Ed Miliband’s One Nation Labour has genuinely made an effort to widen the pool of figures joining the PLP. In by-elections over the last three years, while I concede there have been some former political advisors (myself included), we’ve also seen an army major who served in Afghanistan, a woman who ran a children’s hospice, a business consultant, a couple of former council leaders, a solicitor amongs the various Labour winners.
And we are making strides in our ongoing parliamentary selections around the country too. So in key battleground seats such as Burton we’ve selected a former soldier, in Peterborough a full-time mum who lives on a council estate, in Carlisle a shop worker, in Gloucester a former RAF Wing Commander. The list goes on.
But to win the trust of the nation we need to make further progress in selecting potential parliamentarians from all walks of life.

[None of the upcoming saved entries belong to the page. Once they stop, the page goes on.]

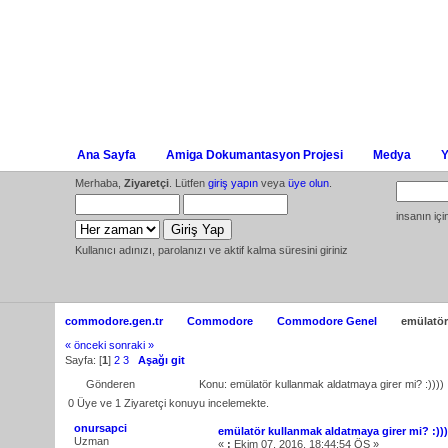
Ana Sayfa
Amiga Dokumantasyon Projesi
Medya
Y
Merhaba,
Ziyaretçi
. Lütfen
giriş yapın
veya
üye olun
.
insanın iç
Kullanıcı adınızı, parolanızı ve aktif kalma süresini giriniz
commodore.gen.tr
Commodore
Commodore Genel
emülatör
« önceki
sonraki »
Sayfa: [
1
]
2
3
Aşağı git
Gönderen
Konu: emülatör kullanmak aldatmaya girer mi? :))
0 Üye ve 1 Ziyaretçi konuyu incelemekte.
onursapci
emülatör kullanmak aldatmaya girer mi? :)))
Uzman
«
:
Ekim 07, 2016, 18:44:54 ÖS »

That’s why Jon Trickett is driving forward an agenda to ensure more working class candidates are selected; Gloria de Piero has been doing brilliant work listening to everyday attitudes on the remoteness of some of our politicians with her ‘why do people hate me?’ project; Harriet Harman is rightly continuing to champion all women shortlists; and Keith Vaz and Sadiq Khan are leading on improving the numbers of ethnic minority candidates we select.
Meanwhile, Labour blogs have been fizzing with ideas around the mechanics of our selection processes and although this may seem like an esoteric debate to some, the selection procedures we use are crucial to building the One Nation team of Labour candidates we want to see.
In this context, Labour’s NEC has made a number of reforms to our selections procedures for parliamentary candidates.
To my mind, the reforms are broadly welcome, though personally I would favour a shorter selection timetable of something like eight weeks, rather than the current nine to 13 weeks. Some have argued it should be even shorter at four weeks. I think that is too a narrow a time frame for party members to make one of their most important decisions. Indeed, for some constituencies this could be a decision they won’t be making again for another twenty-odd years – they need the time to consider the widest range of candidates. What’s more, a four-week campaign favours those who are able at a moment’s notice to drop everything and throw themselves into a selection campaign – usually people with very sympathetic employers or typically those who already work in politics.
A longer process of about eight weeks allows for those with full-time jobs or caring responsibilities to campaign around their existing commitments, say, in the evenings or at weekends.
The party has made some further key reforms that will open up the selection processes to more people from all sorts of backgrounds.
For example, by now allowing every potential candidate a membership list upon application, as opposed to when shortlisted, any advantage a candidate may have gained from obtaining a membership list outside the official process has been removed. Frankly, those involved in selections know there are always rumours and suggestions that one favoured candidate has had access to a list well before others. If we are to genuinely open up our selections to the widest possible pool of potential future MPs, then membership lists need to be available early on and to everyone.
Secondly, a limit has now been put on the number of leaflets a candidate can send out, finally putting an end to the expensive arms race that went on in the last parliament as wannabe MPs posted out DVDs, fancy booklets and glossy Christmas cards with their photos on, though encouragingly all these candidates, as far as I’m aware, lost those selection battles.
Finally, the branch nomination process has been restored. Branch nominations often lead to the selection process coming alive as those ‘sleeping’ members who haven’t been to meetings for yonks turn up to support a particular candidate and in many cases the candidate who is the ‘outsider’. Some of the most impressive MPs in the 2010 intake won their selections by getting a branch to nominate them, thus securing a place on the shortlist in places where it was assumed (wrongly) that some other candidate had it all ‘stitched up.’ Likewise, union nominations will mean party members are faced with the choice of more candidates from ordinary working backgrounds when they ultimately choose.
And that’s the key thing – local party members decide. Not Ed Miliband or a trade union general secretary or some mysterious anonymous fixer, but ordinary party members in a Constituency Labour Party turning up to the selection hustings. Party members aren’t daft and when faced with the widest choice from all walks of life, I’m confident they will choose potential MPs genuinely capable of winning the trust of local people at the next general election.